**Problem description**
Your job is to return every line of the listing holding the string "primary".

**Provided records**
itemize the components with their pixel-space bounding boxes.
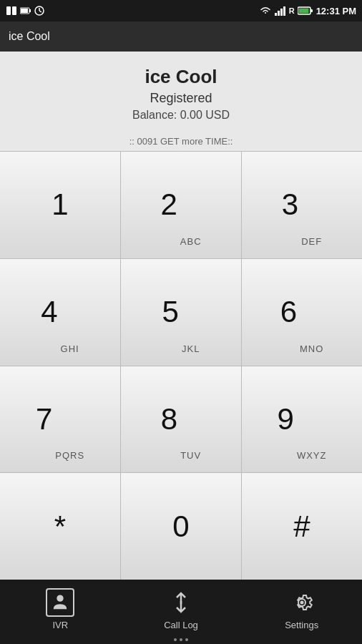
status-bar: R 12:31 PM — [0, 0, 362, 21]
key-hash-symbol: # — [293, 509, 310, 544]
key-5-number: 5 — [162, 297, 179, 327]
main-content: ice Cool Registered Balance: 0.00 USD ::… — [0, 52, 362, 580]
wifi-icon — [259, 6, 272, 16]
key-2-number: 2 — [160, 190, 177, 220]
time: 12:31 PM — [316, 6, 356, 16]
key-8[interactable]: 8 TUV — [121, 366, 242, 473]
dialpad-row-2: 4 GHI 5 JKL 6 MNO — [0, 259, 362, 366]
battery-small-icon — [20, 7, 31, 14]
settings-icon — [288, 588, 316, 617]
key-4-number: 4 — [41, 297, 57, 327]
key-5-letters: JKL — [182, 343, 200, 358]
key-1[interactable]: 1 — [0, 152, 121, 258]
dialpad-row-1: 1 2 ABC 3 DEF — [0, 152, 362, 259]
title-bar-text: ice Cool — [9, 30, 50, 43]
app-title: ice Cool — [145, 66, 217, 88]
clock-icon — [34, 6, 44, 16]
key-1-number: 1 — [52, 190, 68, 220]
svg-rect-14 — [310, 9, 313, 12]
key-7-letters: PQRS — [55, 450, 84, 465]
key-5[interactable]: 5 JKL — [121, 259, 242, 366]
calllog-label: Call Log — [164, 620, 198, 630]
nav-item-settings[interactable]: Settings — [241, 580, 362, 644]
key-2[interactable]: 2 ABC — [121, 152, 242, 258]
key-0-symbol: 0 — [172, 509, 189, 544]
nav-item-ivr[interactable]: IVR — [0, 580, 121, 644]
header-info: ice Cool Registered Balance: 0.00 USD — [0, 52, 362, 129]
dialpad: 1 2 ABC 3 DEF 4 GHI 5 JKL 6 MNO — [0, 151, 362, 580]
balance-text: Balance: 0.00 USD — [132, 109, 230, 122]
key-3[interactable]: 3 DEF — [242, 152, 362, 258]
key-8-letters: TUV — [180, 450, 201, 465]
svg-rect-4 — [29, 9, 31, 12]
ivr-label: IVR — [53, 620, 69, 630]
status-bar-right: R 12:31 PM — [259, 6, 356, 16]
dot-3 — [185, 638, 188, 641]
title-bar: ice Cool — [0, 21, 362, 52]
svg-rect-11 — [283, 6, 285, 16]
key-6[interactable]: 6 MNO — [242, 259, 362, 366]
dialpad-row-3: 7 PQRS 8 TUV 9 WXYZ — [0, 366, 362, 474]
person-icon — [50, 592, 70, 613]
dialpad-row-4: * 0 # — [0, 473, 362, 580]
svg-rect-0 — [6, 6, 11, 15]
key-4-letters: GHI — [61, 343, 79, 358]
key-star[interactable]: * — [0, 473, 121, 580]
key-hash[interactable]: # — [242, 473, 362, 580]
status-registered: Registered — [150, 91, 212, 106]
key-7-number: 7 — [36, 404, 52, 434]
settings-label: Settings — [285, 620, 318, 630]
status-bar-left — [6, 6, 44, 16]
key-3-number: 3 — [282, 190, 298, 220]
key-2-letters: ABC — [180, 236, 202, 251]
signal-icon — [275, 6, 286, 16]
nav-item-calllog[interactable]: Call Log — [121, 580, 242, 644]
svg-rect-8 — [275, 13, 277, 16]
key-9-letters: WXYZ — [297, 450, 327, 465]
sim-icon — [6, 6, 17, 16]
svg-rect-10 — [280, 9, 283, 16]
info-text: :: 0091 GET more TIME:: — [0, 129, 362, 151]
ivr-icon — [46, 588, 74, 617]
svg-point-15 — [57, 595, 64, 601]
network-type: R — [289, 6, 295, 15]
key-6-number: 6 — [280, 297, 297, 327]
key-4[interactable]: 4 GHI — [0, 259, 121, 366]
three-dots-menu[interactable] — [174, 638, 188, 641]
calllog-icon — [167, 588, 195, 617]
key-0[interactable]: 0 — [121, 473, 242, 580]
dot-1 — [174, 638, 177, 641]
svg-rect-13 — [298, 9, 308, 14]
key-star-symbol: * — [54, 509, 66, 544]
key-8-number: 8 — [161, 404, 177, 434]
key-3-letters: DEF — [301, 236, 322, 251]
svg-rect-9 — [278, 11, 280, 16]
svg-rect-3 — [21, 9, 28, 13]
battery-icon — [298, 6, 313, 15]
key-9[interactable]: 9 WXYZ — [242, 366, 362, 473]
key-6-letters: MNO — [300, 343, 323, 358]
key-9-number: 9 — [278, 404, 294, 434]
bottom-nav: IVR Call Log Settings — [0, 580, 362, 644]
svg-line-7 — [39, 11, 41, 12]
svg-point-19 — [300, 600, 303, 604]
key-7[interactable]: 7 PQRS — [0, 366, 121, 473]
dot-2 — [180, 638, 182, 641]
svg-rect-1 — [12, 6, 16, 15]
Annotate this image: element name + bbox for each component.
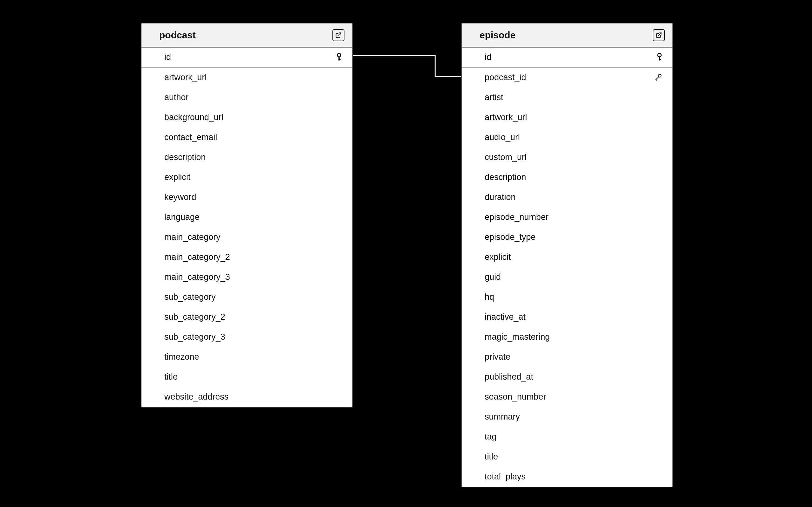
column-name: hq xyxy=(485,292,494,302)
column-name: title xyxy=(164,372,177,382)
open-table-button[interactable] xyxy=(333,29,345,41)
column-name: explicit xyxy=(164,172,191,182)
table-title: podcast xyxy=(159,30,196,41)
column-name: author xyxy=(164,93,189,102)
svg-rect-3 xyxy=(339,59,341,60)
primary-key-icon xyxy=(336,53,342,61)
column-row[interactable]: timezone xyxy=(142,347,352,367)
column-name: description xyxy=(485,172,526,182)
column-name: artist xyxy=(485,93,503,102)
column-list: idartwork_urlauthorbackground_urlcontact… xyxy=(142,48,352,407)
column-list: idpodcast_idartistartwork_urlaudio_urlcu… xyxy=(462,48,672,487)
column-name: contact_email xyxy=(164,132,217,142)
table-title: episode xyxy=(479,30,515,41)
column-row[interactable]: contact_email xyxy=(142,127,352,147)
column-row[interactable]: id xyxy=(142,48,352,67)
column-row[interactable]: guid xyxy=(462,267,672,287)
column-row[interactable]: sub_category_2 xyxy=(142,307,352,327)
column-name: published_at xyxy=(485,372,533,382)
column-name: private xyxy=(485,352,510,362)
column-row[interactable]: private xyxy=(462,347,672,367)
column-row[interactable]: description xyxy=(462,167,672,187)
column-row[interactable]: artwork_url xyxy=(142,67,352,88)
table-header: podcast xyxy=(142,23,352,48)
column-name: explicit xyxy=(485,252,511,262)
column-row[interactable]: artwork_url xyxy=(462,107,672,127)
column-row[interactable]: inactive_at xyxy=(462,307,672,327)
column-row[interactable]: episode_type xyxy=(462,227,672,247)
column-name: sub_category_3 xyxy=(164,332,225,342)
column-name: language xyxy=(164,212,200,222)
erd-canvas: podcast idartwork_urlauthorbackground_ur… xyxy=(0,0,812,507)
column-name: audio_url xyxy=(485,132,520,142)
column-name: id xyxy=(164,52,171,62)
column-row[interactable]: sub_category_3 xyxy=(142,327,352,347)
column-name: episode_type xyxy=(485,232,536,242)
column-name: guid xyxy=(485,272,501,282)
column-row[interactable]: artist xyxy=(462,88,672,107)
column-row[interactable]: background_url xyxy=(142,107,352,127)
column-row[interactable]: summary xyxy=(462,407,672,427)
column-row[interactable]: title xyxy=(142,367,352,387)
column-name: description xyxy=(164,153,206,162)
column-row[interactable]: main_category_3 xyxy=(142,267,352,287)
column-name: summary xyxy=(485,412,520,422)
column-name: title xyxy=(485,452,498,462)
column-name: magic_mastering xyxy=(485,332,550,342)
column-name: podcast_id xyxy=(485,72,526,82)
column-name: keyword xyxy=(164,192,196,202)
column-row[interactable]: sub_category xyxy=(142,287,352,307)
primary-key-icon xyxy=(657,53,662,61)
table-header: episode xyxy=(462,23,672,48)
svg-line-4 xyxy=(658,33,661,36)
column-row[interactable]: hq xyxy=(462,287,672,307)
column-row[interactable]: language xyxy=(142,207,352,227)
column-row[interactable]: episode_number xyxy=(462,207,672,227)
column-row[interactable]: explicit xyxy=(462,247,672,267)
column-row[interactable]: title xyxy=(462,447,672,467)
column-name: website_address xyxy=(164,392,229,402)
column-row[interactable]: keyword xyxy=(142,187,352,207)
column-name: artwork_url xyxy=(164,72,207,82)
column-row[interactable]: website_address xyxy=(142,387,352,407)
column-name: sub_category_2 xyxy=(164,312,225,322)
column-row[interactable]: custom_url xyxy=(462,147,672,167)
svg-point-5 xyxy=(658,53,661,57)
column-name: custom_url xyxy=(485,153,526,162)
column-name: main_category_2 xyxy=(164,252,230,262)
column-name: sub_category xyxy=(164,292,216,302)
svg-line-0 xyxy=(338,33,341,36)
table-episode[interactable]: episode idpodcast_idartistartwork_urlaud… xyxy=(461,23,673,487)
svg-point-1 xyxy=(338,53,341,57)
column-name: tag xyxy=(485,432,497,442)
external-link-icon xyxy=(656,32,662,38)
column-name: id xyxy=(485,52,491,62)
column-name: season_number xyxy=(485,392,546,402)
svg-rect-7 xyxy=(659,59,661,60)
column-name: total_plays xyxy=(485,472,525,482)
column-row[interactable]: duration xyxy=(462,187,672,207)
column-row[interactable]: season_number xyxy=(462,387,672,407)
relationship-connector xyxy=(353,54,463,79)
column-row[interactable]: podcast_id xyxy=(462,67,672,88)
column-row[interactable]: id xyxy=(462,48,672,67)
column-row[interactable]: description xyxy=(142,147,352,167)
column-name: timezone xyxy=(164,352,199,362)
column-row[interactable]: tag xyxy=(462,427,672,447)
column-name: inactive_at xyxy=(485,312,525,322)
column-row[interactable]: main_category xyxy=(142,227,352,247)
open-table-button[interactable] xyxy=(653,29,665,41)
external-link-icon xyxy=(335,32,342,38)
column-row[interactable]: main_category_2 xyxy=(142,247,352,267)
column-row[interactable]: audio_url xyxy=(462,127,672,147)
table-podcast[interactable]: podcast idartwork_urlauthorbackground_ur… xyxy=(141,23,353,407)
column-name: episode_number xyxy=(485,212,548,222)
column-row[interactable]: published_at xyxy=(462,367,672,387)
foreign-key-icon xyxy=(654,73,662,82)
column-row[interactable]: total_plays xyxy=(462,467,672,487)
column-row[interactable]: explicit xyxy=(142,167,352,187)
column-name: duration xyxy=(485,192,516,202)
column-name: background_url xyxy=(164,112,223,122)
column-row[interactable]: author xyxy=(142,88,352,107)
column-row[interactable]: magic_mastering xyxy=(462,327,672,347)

**Solved exercise**
primary-key-icon xyxy=(336,53,342,61)
primary-key-icon xyxy=(657,53,662,61)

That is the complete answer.